Consciousness is entailed by compositional learning of new causal structures in deep predictive processing systems

Machine learning algorithms have achieved superhuman performance in specific complex domains. However, learning online from few examples and compositional learning for efficient generalization across domains remain elusive. In humans, such learning includes specific declarative memory formation and is closely associated with consciousness. Predictive processing has been advanced as a principled Bayesian framework for understanding the cortex as implementing deep generative models for both sensory perception and action control. However, predictive processing offers little direct insight into fast compositional learning or of the separation between conscious and unconscious contents. Here, propose that access consciousness arises as a consequence of a particular learning mechanism operating within a predictive processing system. We extend predictive processing by adding online, single-example new structure learning via hierarchical binding of unpredicted inferences. This system learns new causes by quickly connecting together novel combinations of perceptions, which manifests as working memories that can become short- and long-term declarative memories retrievable by associative recall.
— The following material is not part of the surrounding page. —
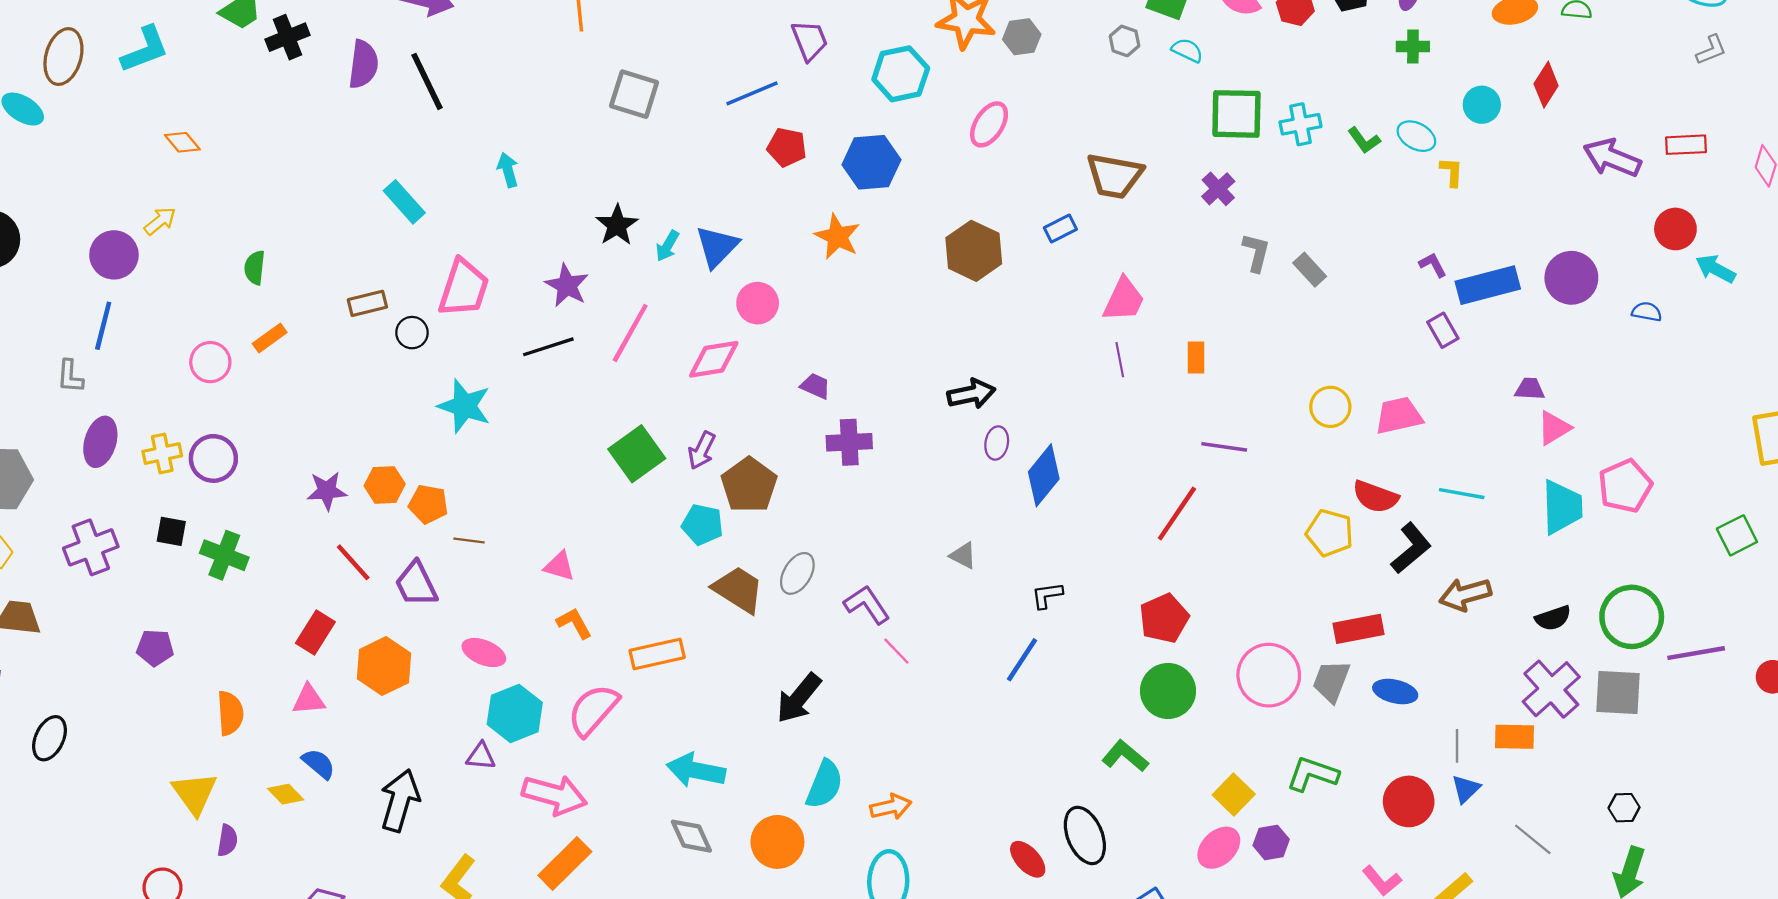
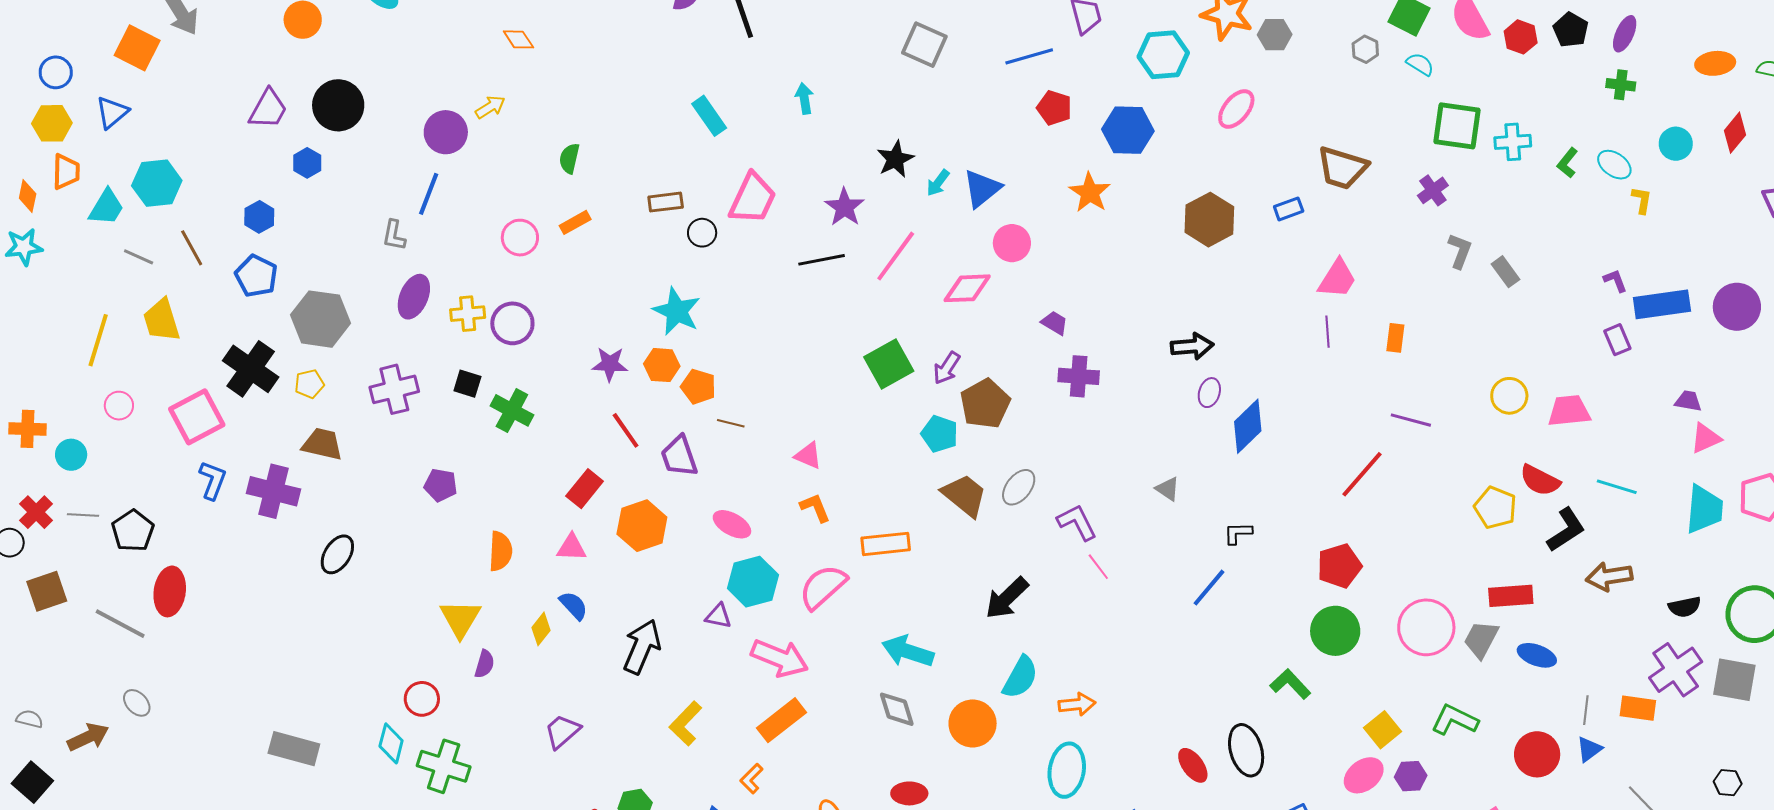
green L-shape: (1364, 140) -> (1567, 163), turned 68
cyan star: (464, 406) -> (677, 311), moved
yellow diamond: (286, 794) -> (541, 629), turned 76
The contents of such bound representations are unified yet differentiated, can be maintained by selective attention and are globally available. The proposed learning process explains contrast and masking manipulations, postdictive perceptual integration, and other paradigm cases of consciousness research. 'Phenomenal conscious experience' is how the learning system transparently models its own functioning, giving rise to perceptual illusions underlying the meta-problem of consciousness. Our proposal naturally unifies the feature binding, recurrent processing, predictive processing, and global workspace theories of consciousness.